According to a story from BioSpace, the gene therapy company Rocket Pharma recently announced that its investigational product candidate RP-L102 recently saw its Investigational New Drug (IND) application gain approval from the US Food and Drug Administration (FDA). RP-L102 is in development for the treatment of Fanconi anemia. This means that the product is cleared to begin clinical trials testing. This marks the company’s first IND clearance from the agency. Rocket Pharma is committed to the development of gene therapies for rare, severe diseases.
About Fanconi Anemia
Fanconi anemia is a rare genetic disease which is most characterized by a deficient response to DNA damage.
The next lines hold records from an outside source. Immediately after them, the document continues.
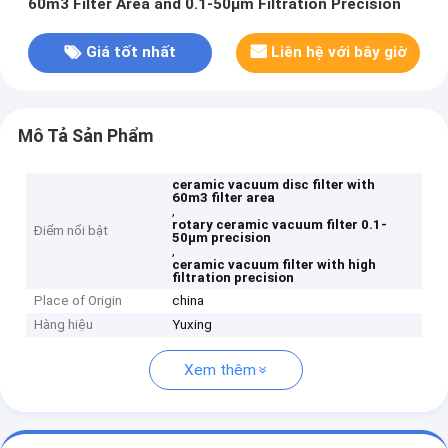
60m3 Filter Area and 0.1-50μm Filtration Precision
Giá tốt nhất
Liên hệ với bây giờ
Mô Tả Sản Phẩm
ceramic vacuum disc filter with
60m3 filter area
,
rotary ceramic vacuum filter 0.1-
Điểm nổi bật
50μm precision
,
ceramic vacuum filter with high
filtration precision
Place of Origin
china
Hàng hiệu
Yuxing
Xem thêm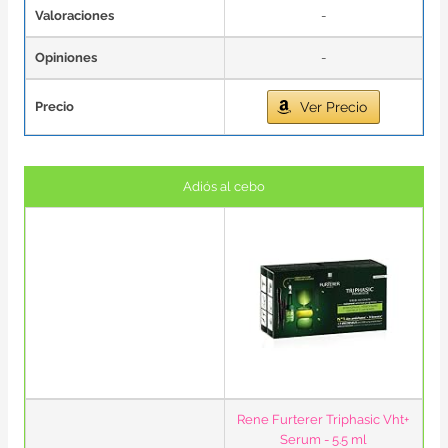
Valoraciones
-
Opiniones
-
Precio
Ver Precio
Adiós al cebo
Rene Furterer Triphasic Vht+
Serum - 5.5 ml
Research surrounding this rare disorder has helped further the understanding of cancer development and the function of bone marrow. The disease is caused by genetic mutations affecting the protein normally responsible for DNA repair. Symptoms of Fanconi anemia include developmental abnormalities and deficiencies, short stature, fatigue, pale skin, easy bruising, infections, and acute myeloid leukemia. Bone marrow failure means that the body cannot produce blood cells. Treatment may include androgens and hematopoietic growth factors. A stem cell transplant can permanently cure the condition. The risk of serious complications and cancer means that many patients do not survive into their adult years. Fanconi anemia commonly appears alongside other genetic conditions and is more prevalent in the Ashkenazi Jewish population. To learn more about Fanconi anemia, click here.
Future Development
The upcoming clinical trial, which is slated to begin some time in 2019, will test a formulation of RP-L102 known as “Process B.” This is essentially an upgraded and modified variant of RP-L102. This trial is expected to consist of 12 patients and it will test the effectiveness, tolerability, and overall safety of Process B RP-L102.
RP-L102 has been cooperatively developed between Rocket and another company based out of Spain. The experimental gene therapy has been given Orphan Drug designation in both the US and Europe as a treatment for Fanconi anemia type A.